Age: 31
Job Title: Managing Director, McLeod Project Marketing
Why He’s Top 40: His business is now responsible for selling $250 million worth of projects in the city.
Key To Success: Knowing his weaknesses:”I don’t know how to run a business. I really don’t, but I have hired some really good people who know how to run a business.”
When Robert McLeod was 20 years old, he did something that few people will ever do. It was 2001, post 9-11, and he was working in his family’s timber business. The client, the United States government, wanted to start building with a line of timber products that were fireproof and environmentally friendly, a product that didn’t exist. Working on his own, McLeod found the right people to invent it. “I know about finding a niche and finding a customer who will pay for it, and creating and bringing the right people together,” he says.

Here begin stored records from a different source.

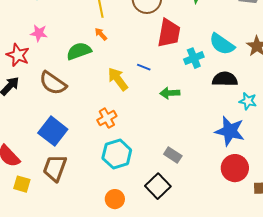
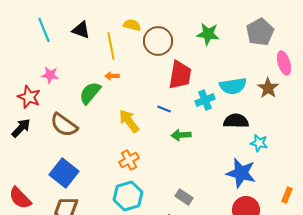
orange arrow: (101, 34) -> (112, 76), turned -48
cyan semicircle: (222, 44) -> (233, 86), turned -44
green semicircle: (79, 51) -> (90, 93), turned -30
blue line: (144, 67) -> (164, 109), moved
orange cross: (107, 118) -> (129, 160), moved

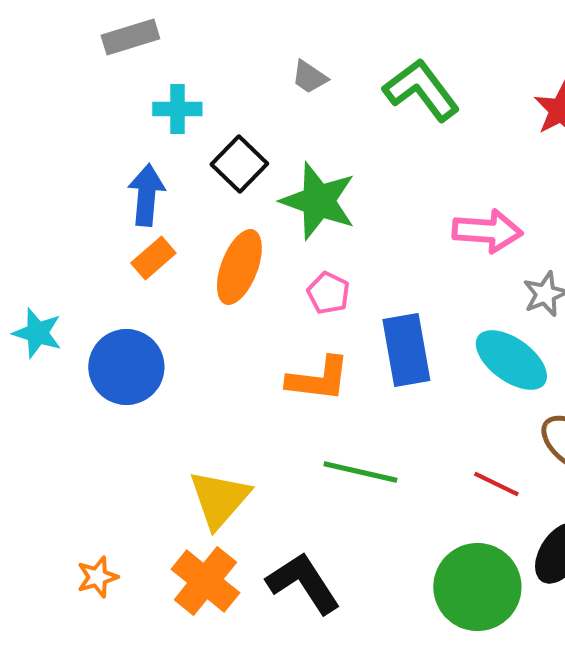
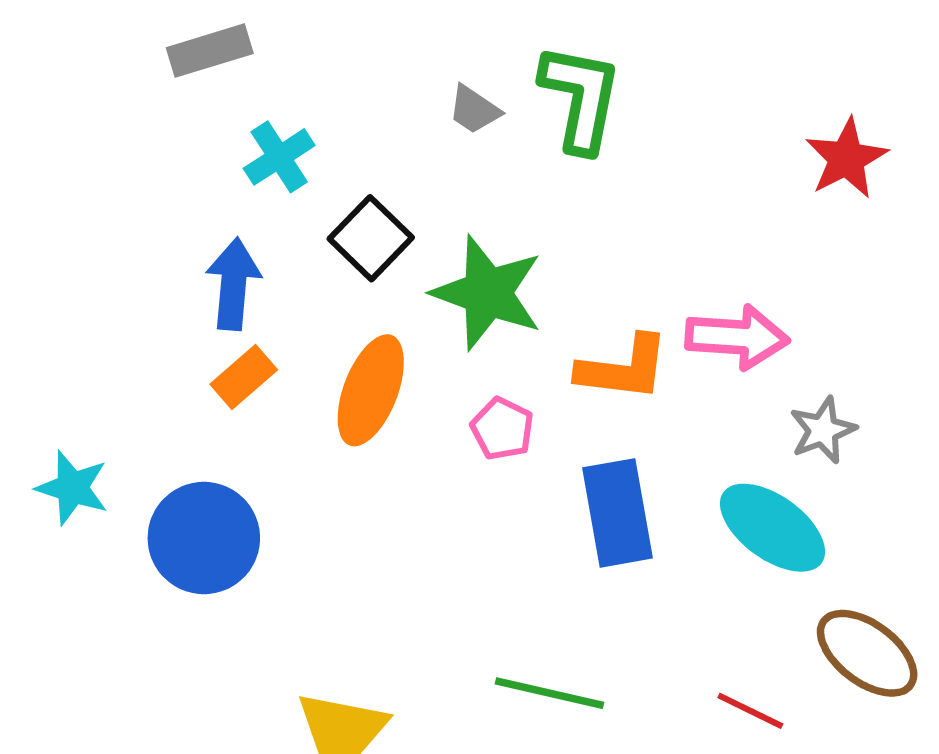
green L-shape: (421, 90) -> (581, 98), moved, turned 48
cyan cross: (177, 109) -> (279, 157), turned -33
orange L-shape: (318, 379) -> (623, 368), moved

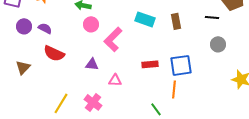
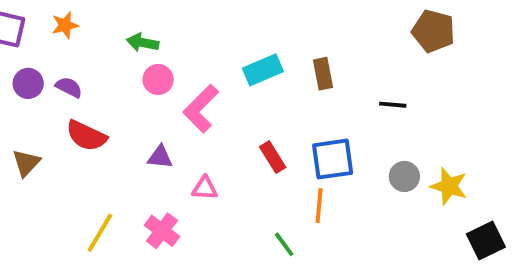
black line: (212, 17) -> (393, 105), moved
cyan rectangle: (145, 19) -> (263, 70), turned -42
gray circle: (218, 44) -> (404, 176), moved
red rectangle: (150, 64) -> (273, 157), turned 63

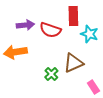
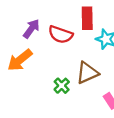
purple arrow: (25, 25) -> (31, 29), turned -48
orange arrow: (15, 52) -> (20, 60), turned -30

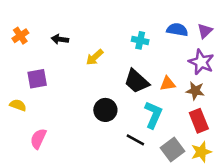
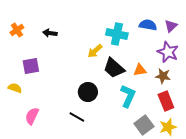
cyan cross: (140, 40) -> (117, 34), size x1.5
yellow arrow: (95, 57) -> (95, 51), moved
black line: (135, 140) -> (77, 117), moved

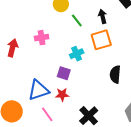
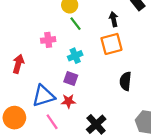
green line: (77, 20) -> (76, 24), moved
red arrow: (13, 48) -> (18, 64), moved
cyan cross: (77, 54) -> (75, 56), moved

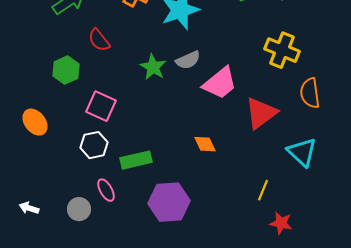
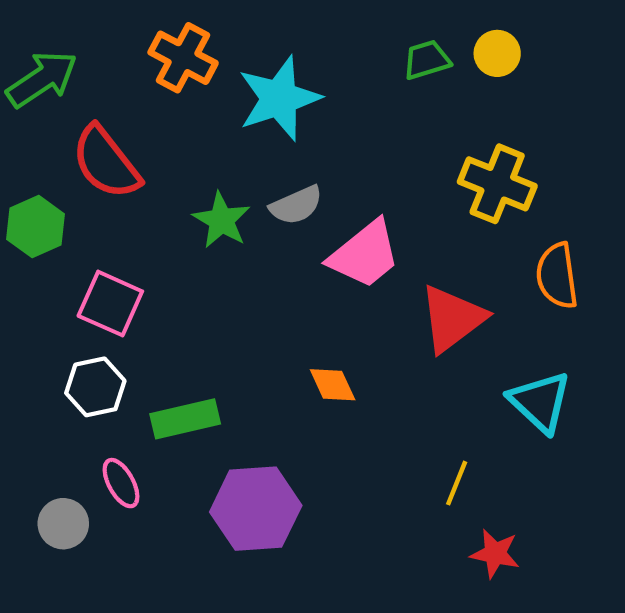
red semicircle: (99, 40) -> (106, 162), size x1.5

He patented, manufactured and marketed two lines, Pyroblock and PureKr, now used in buildings such as the Pentagon and Bill Clinton’s Presidential library. But then he left the family business, McLeod Building Supplies (which later grew into McLeod Heavy Industries), to start at the bottom in real estate.
Why? “Even though I got the recognition in the family business for what I had done, I felt that until I created a business of my own I wasn’t going to be taken seriously,” he explains.
He began taking on more real estate work involving builders who were having trouble selling out their condo buildings, and soon realized that the developers were using an outdated strategy. “In major urban centres, there is usually a project real-estate firm and Edmonton didn’t have one. So – boom – there is instantly a need for services.” And McLeod filled the gap.
He soon branded himself as the “project guy.” He now does business with some of Alberta’s largest developers, including Abbey Lane homes and Reid Worldwide.